[Items from a data source]
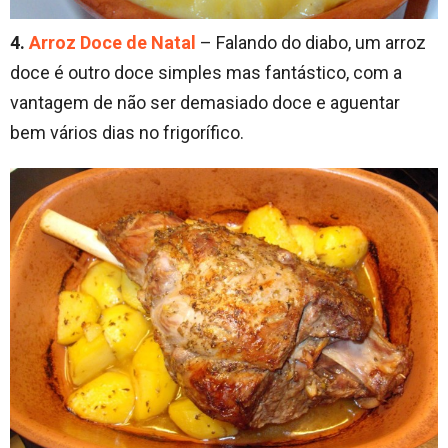
4.
Arroz Doce de Natal
– Falando do diabo, um arroz
doce é outro doce simples mas fantástico, com a
vantagem de não ser demasiado doce e aguentar
bem vários dias no frigorífico.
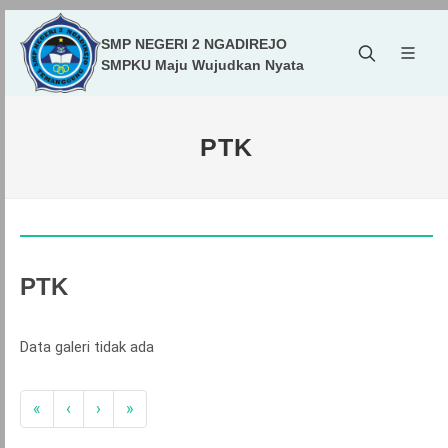
SMP NEGERI 2 NGADIREJO
SMPKU Maju Wujudkan Nyata
PTK
PTK
Data galeri tidak ada
«
‹
›
»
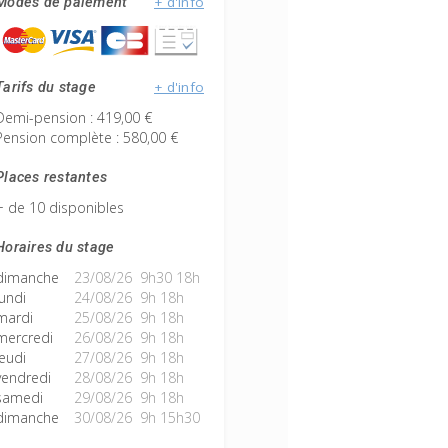
+ d'info
Modes de paiement
+ d'info
Tarifs du stage
Demi-pension : 419,00 €
Pension complète : 580,00 €
Places restantes
+ de 10 disponibles
Horaires du stage
dimanche
23/08/26 9h30 18h
lundi
24/08/26 9h 18h
mardi
25/08/26 9h 18h
mercredi
26/08/26 9h 18h
jeudi
27/08/26 9h 18h
vendredi
28/08/26 9h 18h
samedi
29/08/26 9h 18h
dimanche
30/08/26 9h 15h30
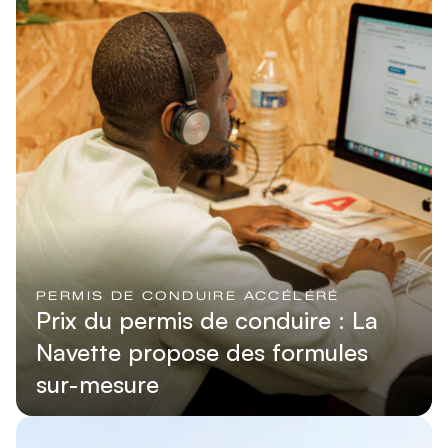
PERMIS DE CONDUIRE ACCÉLÉRÉ
Prix du permis de conduire : La
Navette propose des formules
sur-mesure
Lire l'article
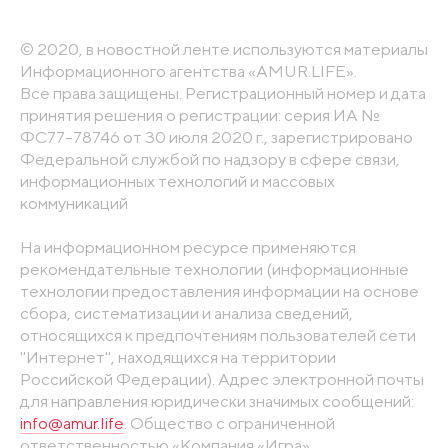
© 2020, в новостной ленте используются материалы
Информационного агентства «AMUR.LIFE».
Все права защищены. Регистрационный номер и дата
принятия решения о регистрации: серия ИА №
ФС77-78746 от 30 июля 2020 г., зарегистрировано
Федеральной службой по надзору в сфере связи,
информационных технологий и массовых
коммуникаций
На информационном ресурсе применяются
рекомендательные технологии (информационные
технологии предоставления информации на основе
сбора, систематизации и анализа сведений,
относящихся к предпочтениям пользователей сети
"Интернет", находящихся на территории
Российской Федерации). Адрес электронной почты
для направления юридически значимых сообщений:
info@amur.life
. Общество с ограниченной
ответственностью «Компания «Игра».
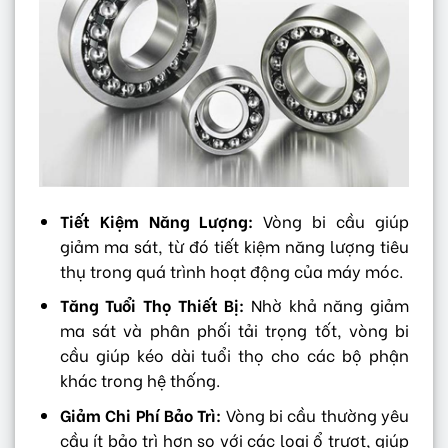
Tiết Kiệm Năng Lượng:
Vòng bi cầu giúp
giảm ma sát, từ đó tiết kiệm năng lượng tiêu
thụ trong quá trình hoạt động của máy móc.
Tăng Tuổi Thọ Thiết Bị:
Nhờ khả năng giảm
ma sát và phân phối tải trọng tốt, vòng bi
cầu giúp kéo dài tuổi thọ cho các bộ phận
khác trong hệ thống.
Giảm Chi Phí Bảo Trì:
Vòng bi cầu thường yêu
cầu ít bảo trì hơn so với các loại ổ trượt, giúp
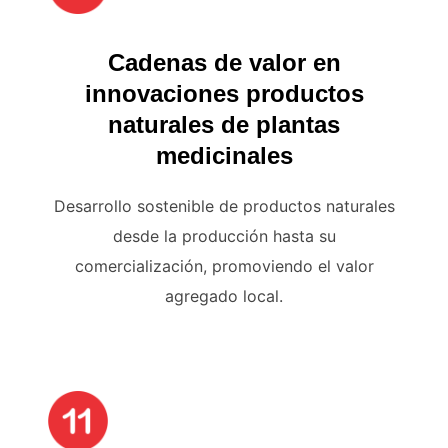
Cadenas de valor en
innovaciones productos
naturales de plantas
medicinales
Desarrollo sostenible de productos naturales
desde la producción hasta su
comercialización, promoviendo el valor
agregado local.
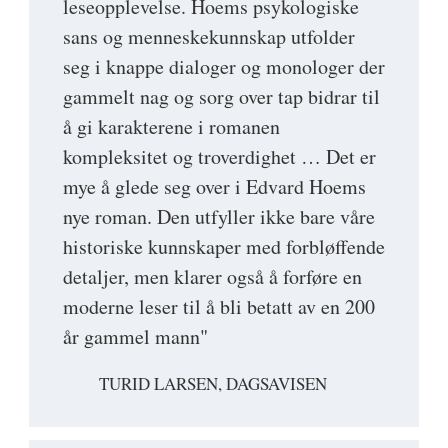
leseopplevelse. Hoems psykologiske
sans og menneskekunnskap utfolder
seg i knappe dialoger og monologer der
gammelt nag og sorg over tap bidrar til
å gi karakterene i romanen
kompleksitet og troverdighet … Det er
mye å glede seg over i Edvard Hoems
nye roman. Den utfyller ikke bare våre
historiske kunnskaper med forbløffende
detaljer, men klarer også å forføre en
moderne leser til å bli betatt av en 200
år gammel mann"
TURID LARSEN, DAGSAVISEN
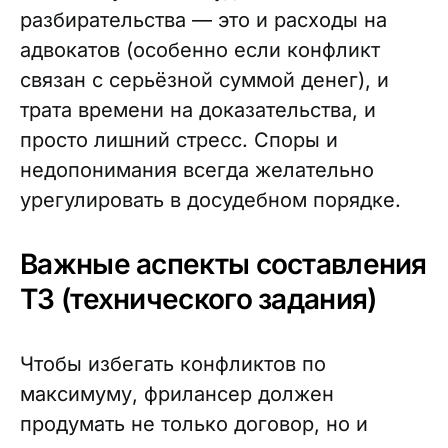
разбирательства — это и расходы на
адвокатов (особенно если конфликт
связан с серьёзной суммой денег), и
трата времени на доказательства, и
просто лишний стресс. Споры и
недопонимания всегда желательно
урегулировать в досудебном порядке.
Важные аспекты составления
ТЗ (технического задания)
Чтобы избегать конфликтов по
максимуму, фрилансер должен
продумать не только договор, но и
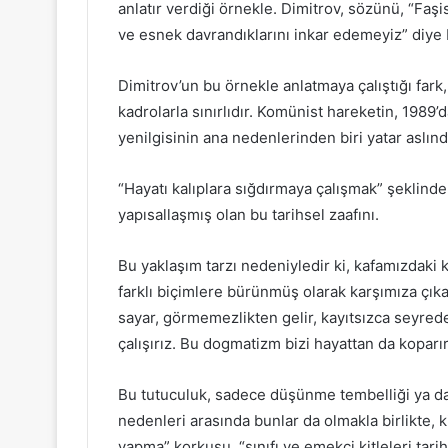
anlatır verdiği örnekle. Dimitrov, sözünü, “Faş
ve esnek davrandıklarını inkar edemeyiz” diye 
Dimitrov’un bu örnekle anlatmaya çalıştığı far
kadrolarla sınırlıdır. Komünist hareketin, 1989’d
yenilgisinin ana nedenlerinden biri yatar aslın
“Hayatı kalıplara sığdırmaya çalışmak” şeklinde 
yapısallaşmış olan bu tarihsel zaafını.
Bu yaklaşım tarzı nedeniyledir ki, kafamızdaki k
farklı biçimlere bürünmüş olarak karşımıza çıka
sayar, görmemezlikten gelir, kayıtsızca seyrede
çalışırız. Bu dogmatizm bizi hayattan da koparır
Bu tutuculuk, sadece düşünme tembelliği ya da
nedenleri arasında bunlar da olmakla birlikte,
yapma” korkusu, “sınıfı ve emekçi kitleleri tari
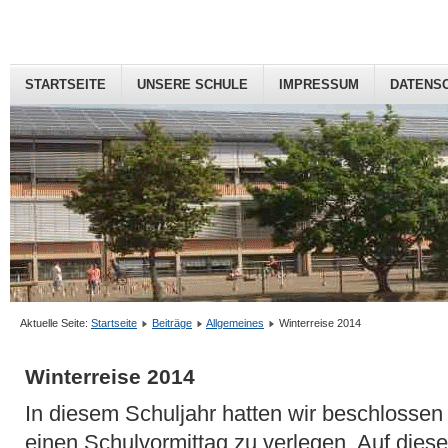
STARTSEITE
UNSERE SCHULE
IMPRESSUM
DATENS
Aktuelle Seite:
Startseite
Beiträge
Allgemeines
Winterreise 2014
Winterreise 2014
In diesem Schuljahr hatten wir beschlossen 
einen Schulvormittag zu verlegen. Auf dies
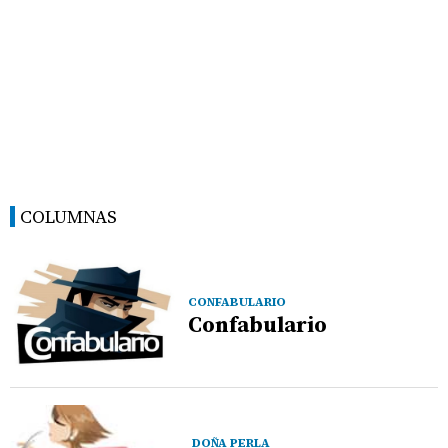
COLUMNAS
CONFABULARIO
Confabulario
DOÑA PERLA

> [TASK REQUIREMENTS]: From the records above, pull out every line containing the word "valor".

> [FINISHED TASK]:
Cadenas de valor en
comercialización, promoviendo el valor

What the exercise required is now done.